PERTH - England captain Alastair Cook has said "big runs" are the order of the day if they are to win a fourth successive Ashes during the upcoming series in Australia. England may have won 3-0 in the recent home series yet they did so with their highest total being the 377 they posted in the drawn finale at The Oval. They compensated by seizing control of matches at key moments, but conditions in Australia are unlikely to be so forgiving should England routinely fail to make 400 in the first innings.

During their 3-1 series win in Australia in 2010/11, England made 517 for one to draw the first Test in Brisbane and in the three matches they won, all by an innings, posted first-innings scores of 620 for five, 513 and 644. With many of the same batsmen involved again -- although the issue of who bats at number six could yet see the current incumbent Jonny Bairstow, not involved in 2010/11, ousted by Yorkshire team-mate Gary Ballance -- Cook is looking for similar results.

"Clearly top-order runs out in Australia are vitally important," said Cook, who will miss this week's tour match in Perth to rest a back problem. "Last time we saw that big runs make a massive difference and set the game up. Sometimes in England 240-250 can be a good score with the overhead conditions, but the majority of the time in Australia 400 is the bare minimum. "That's the job of the top order to make sure we do that."

Cook enjoyed a stunning series in 2010/11 with 766 runs at an average in excess of 100, while number three Jonathan Trott weighed in with 544 runs. Both batsmen were subdued during the recent home series and how the pair fare this time around may well have a big say in the series' outcome. "I had a good time last time in Australia," said Cook. "It would be great to repeat some of those feats. I enjoy batting in those conditions, the ball can be flying past your ears quite a lot, it is a real test of the skill you need to play fast bowling. The first 15-20 overs with the Kookaburra ball can swing more than the Dukes, but get through that stage, in the afternoon sessions, it's fantastic to bat."

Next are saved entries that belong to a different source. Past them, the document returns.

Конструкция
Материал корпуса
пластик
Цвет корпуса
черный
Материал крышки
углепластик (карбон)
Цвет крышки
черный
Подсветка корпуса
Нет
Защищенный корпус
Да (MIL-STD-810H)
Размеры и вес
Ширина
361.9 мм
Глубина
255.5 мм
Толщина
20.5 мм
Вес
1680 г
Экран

James Anderson and Stuart Broad, who have both been thorns in Australia's side, are set to take the new ball but the identity of a third seamer in a four-man attack completed by off-spinner Graeme Swann remains uncertain. England have a trio of tall fast bowlers, all expected to prosper on Australian pitches, in Steven Finn, Chris Tremlett and former Ireland seamer Boyd Rankin, while the under-rated Tim Bresnan will look to stake a claim should he recover from a stress fracture of the back.